Que faisaient tes parents ?
G. R.: Mon père était médecin, ma mère a fait beaucoup de choses différentes. Mon père est mort quand j’étais jeune, donc ma mère a du trouver des boulots pour vivre, une femme formidable.
D’où te vient le goût de la musique ?
G. R. : Je viens d’une famille où on aime bien chanter quand on a un coup dans le nez. Mon père était un gros fan de musique, il avait une grosse collection de vinyles. Ça n’a jamais été un univers étranger, même s’il n’y avait pas de musicien autour de moi. J’ai commencé à apprendre le solfège et le saxophone, et puis arrivé à l’adolescence. J’ai compris que la guitare c’était plus sexy pour les filles que le saxophone. J’ai des petites bases de solfège qui me permettent de me dépatouiller quand j’ai en face de moi des musiciens pointus. Ma première guitare c’était une Squier je devais avoir 14 ans.

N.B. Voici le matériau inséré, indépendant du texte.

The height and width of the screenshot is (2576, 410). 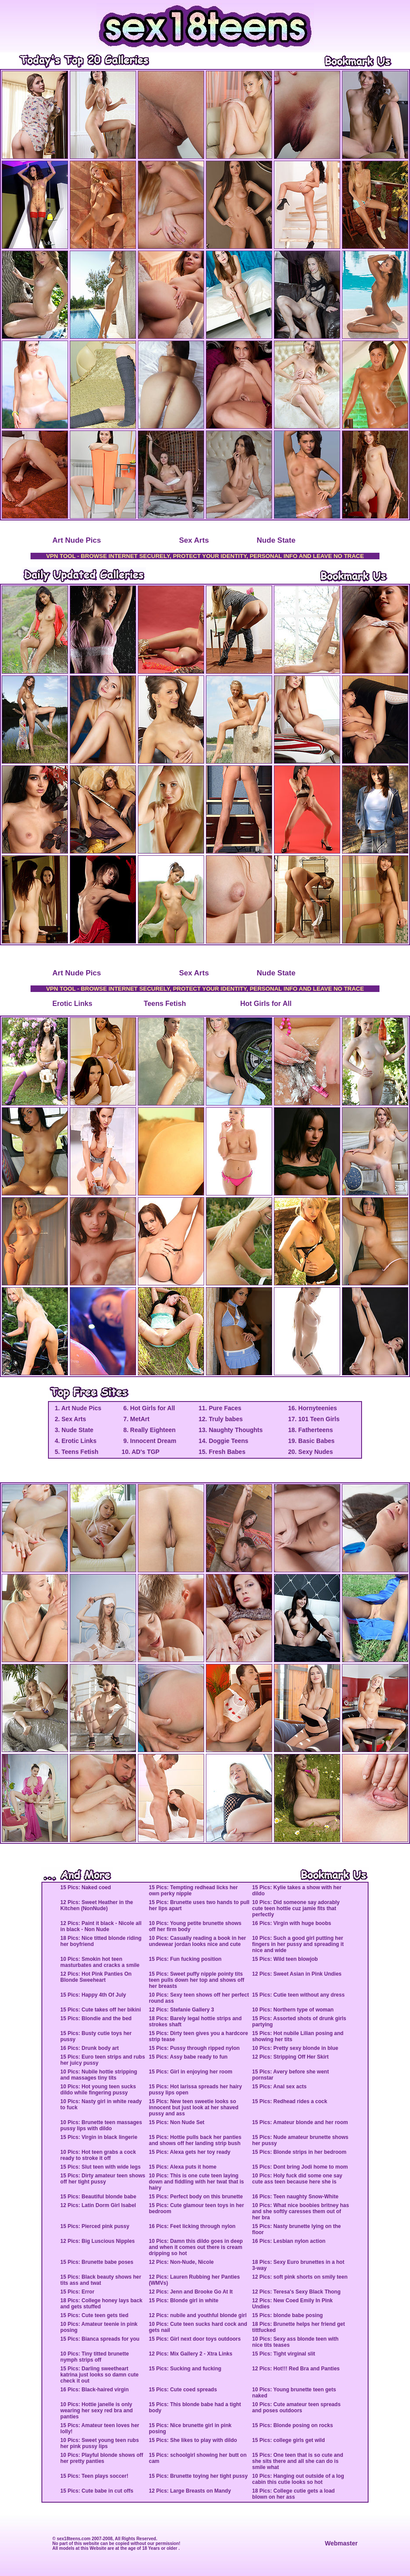 What do you see at coordinates (298, 1944) in the screenshot?
I see `10 Pics: Such a good girl putting her fingers in her pussy and spreading it nice and wide` at bounding box center [298, 1944].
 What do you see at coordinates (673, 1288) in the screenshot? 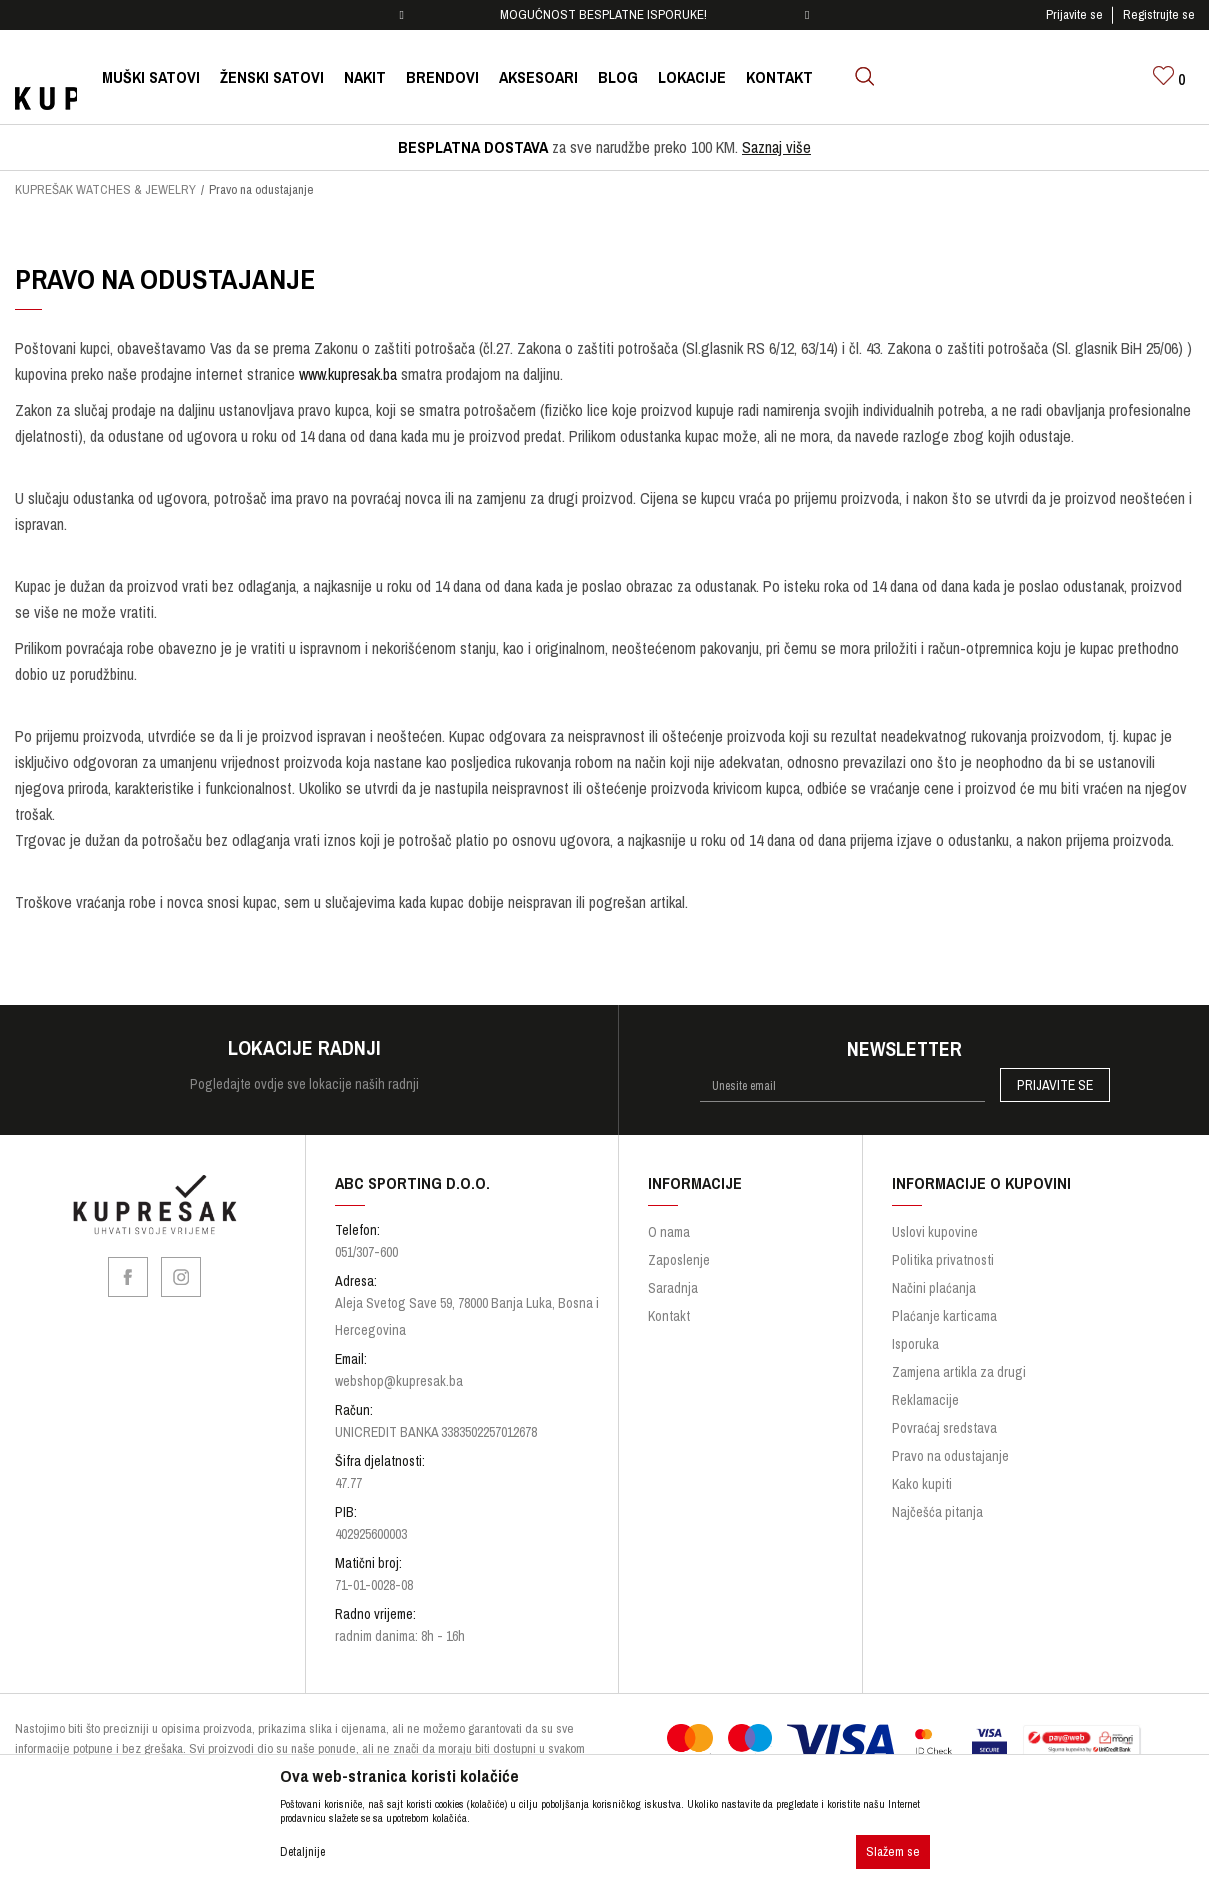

Comment naissent les premières chansons ?
G. R.: Mon premier prof de guitare était un fan des Stones, après c’était Dire Straits. J’essayais de les reproduire.
Et tes goûts musicaux ?
G. R.: Au milieu des années 1990 j’écoutais Nirvana et de la brit pop, rien d’original, Radiohead arrivait aussi avec ses premiers albums. Mon père était fan absolu d’Elvis, il avait beaucoup de variété, de Michel Delpech à Yves Montand. J’ai grandi avec les Beatles, Oasis aussi à fond.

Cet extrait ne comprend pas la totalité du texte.